The signature of checkMail is (EMail -> SpamResult) list -> EMail –> SpamResult, which means it takes a list of rules (as above the order is important) and a EMail and returns the SpamResult. In addition I exchanged the explicit foreach loop with a tail recursion to make it look more functional.

If I want a concrete rule checker I could use partial application:

let myFirstRule mail =

  // I don’t care about this

let mySecondRule mail =

  // I don’t care about this

// val ruleChecker :  (EMail –> SpamResult)

let ruleChecker =

  checkMail

    [ myFirstRule;

      mySecondRule]

As you can see the F# implementation is nearly the same as the C# implementation, just without explicitly wrapping our public method in classes. If we would use Reflector we would see that the F# compiler is building the classes around our functions.
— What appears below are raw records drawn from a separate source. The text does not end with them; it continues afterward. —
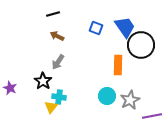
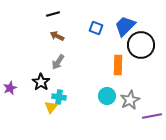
blue trapezoid: moved 1 px up; rotated 100 degrees counterclockwise
black star: moved 2 px left, 1 px down
purple star: rotated 24 degrees clockwise
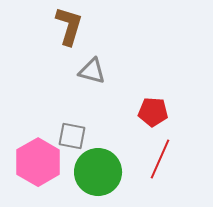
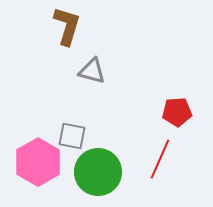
brown L-shape: moved 2 px left
red pentagon: moved 24 px right; rotated 8 degrees counterclockwise
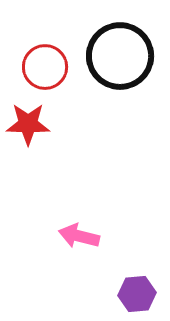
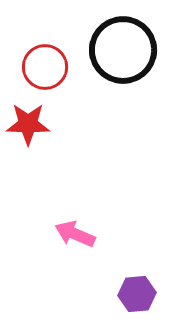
black circle: moved 3 px right, 6 px up
pink arrow: moved 4 px left, 2 px up; rotated 9 degrees clockwise
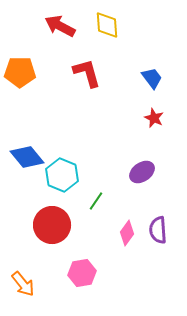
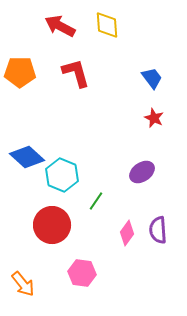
red L-shape: moved 11 px left
blue diamond: rotated 8 degrees counterclockwise
pink hexagon: rotated 16 degrees clockwise
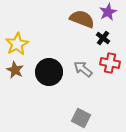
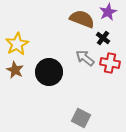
gray arrow: moved 2 px right, 11 px up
One could say if we follow the Open/Closed Principle we come to functional code or the other way around if we write functional code we automatically apply the Open/Closed Principle. I think that’s why I really didn’t care about this before.

Appendix

After thinking about this implementation and the extra type hint (see mail:EMail) I came up with a slightly more generic implementation:

type SpamResult =

  | Spam

  | OK

 

let checkRules rules element =

  let rec checkRule rules =

    match rules with

    | rule::rest ->

      match rule element with

      | None -> checkRule rest

      | _ as other -> other

    | [] –> None

 

  checkRule rules

Here I deleted the enum value for SpamResult.Unknown and used the standard None option. As a consequence the signature changed to:  val checkRules : (‘a -> ‘b option) list -> ‘a -> ‘b option. The function still takes a list of rules and a element and returns a option value. Now the checkRules function works with every kind of rule result and takes arbitrary elements.